Extreme athletes Omar Nour and Omar Samra accept the Talisker Atlantic Challenge, a 3,000-mile Atlantic Ocean crossing by rowboat with no assistance, and no stopping. Training and preparing for two years, they commit their adventure to the plight of displaced people crossing the Mediterranean with support from UNHCR and UNDP.
After a slow start and bad winds, sickness, and exhaustion, day 9 dawns in a gale, 600 miles from shore. A rogue wave flips their boat and both men are in the water. With beacons failing, they wait and pray and struggle, fighting 45-knot winds, and riding 8-meter waves. For 13 hours, Nour and Samra face the same dangers and decisions of the desperate refugees to whom they dedicated their row. In this true-life adventure, survival demands a miracle or two.

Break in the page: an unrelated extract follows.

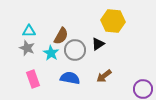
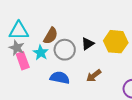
yellow hexagon: (113, 21) -> (116, 42), moved
cyan triangle: (29, 31) -> (19, 31), size x1.5
pink rectangle: (33, 79) -> (23, 61), moved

Truth is sometimes, as they say, stranger than fiction. Beyond The Raging Sea is a good example of that. Why anyone would risk their lives the way Omar Nour, Omar Samra and the other racers did in order to try in cross the Atlantic in what is no more than a glorified canoe is anyone’s guess.
Rowing to highlight the plight of refugees who try to cross treacherous water crossings in order to seek out a new and better life Omar Nour and Omar Samra adventure is both amazing and utterly crazy.
Although undoubtedly gripping, choosing Omar Nour and Omar Samra to tell the story, and thus knowing thankfully that they both survived, does tend to reduce the tension. Whilst the link to the refugee crisis is a bit spurious the last 15 minutes where two refugees talk about their experiences in migrant boats is probably the best and most harrowing section of the film.
Beyond The Raging Sea is a great companion piece to the recently released Io Capitano which is a dramatised account of two Somalian males who try to cross the Mediterranean on a refugee boat.